Kuba then led ODS during 2020 regional election in South Bohemia. ODS had strong performance during the election receiving 17.5% and gaining 12 seats being tied with ANO 2011. Kuba then formed coalition with KDU-ČSL, TOP 09, Czech Social Democratic Party and South Bohemians. Kuba became the new Governor. On 2 December 2020 Kuba was elected Chairman of the Regional Association.

Kuba gained widespread media attention during COVID-19 pandemic in the Czech Republic when he introduced Conception of Vaccination centres.

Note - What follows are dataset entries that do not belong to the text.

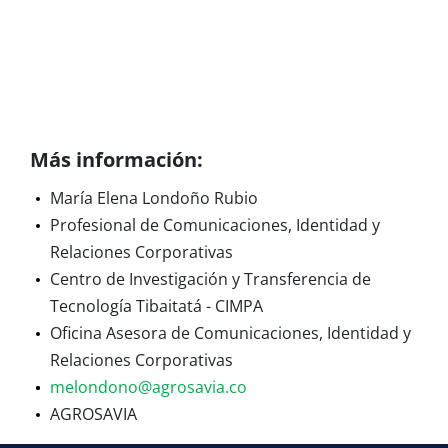
Más información:
María Elena Londoño Rubio
Profesional de Comunicaciones, Identidad y
Relaciones Corporativas
Centro de Investigación y Transferencia de
Tecnología Tibaitatá - CIMPA
Oficina Asesora de Comunicaciones, Identidad y
Relaciones Corporativas
melondono@agrosavia.co
AGROSAVIA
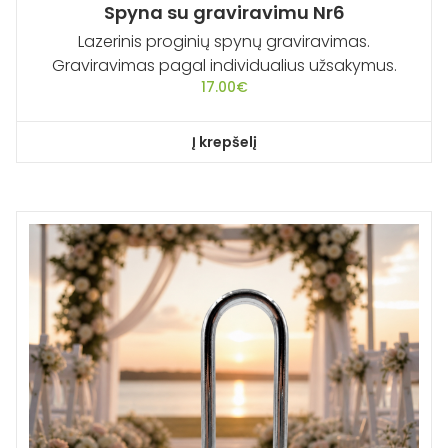
Spyna su graviravimu Nr6
Lazerinis proginių spynų graviravimas.
Graviravimas pagal individualius užsakymus.
17.00
€
Į krepšelį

In 2022 municipal elections he ran for the České Budějovice assembly from the 8th place of the ODS list. Due to preferential votes, however, he finished first, thus defending his mandate as a representative. Since 2022, he has also served as a member of the city council.

Kuba led ODS during 2024 regional election in South Bohemia running for reelection for Governor. During the election campaign, he appeared on billboards without the other party candidates or the party logo. He won landslide victory as ODS received 47,5% of votes and won 34 of 55 seats in regional assembly.

On 27 November 2025, Kuba announced his departure from ODS and a plan to form a new political party. On 3 February 2026, Kuba introduced his new party called Our Czechia.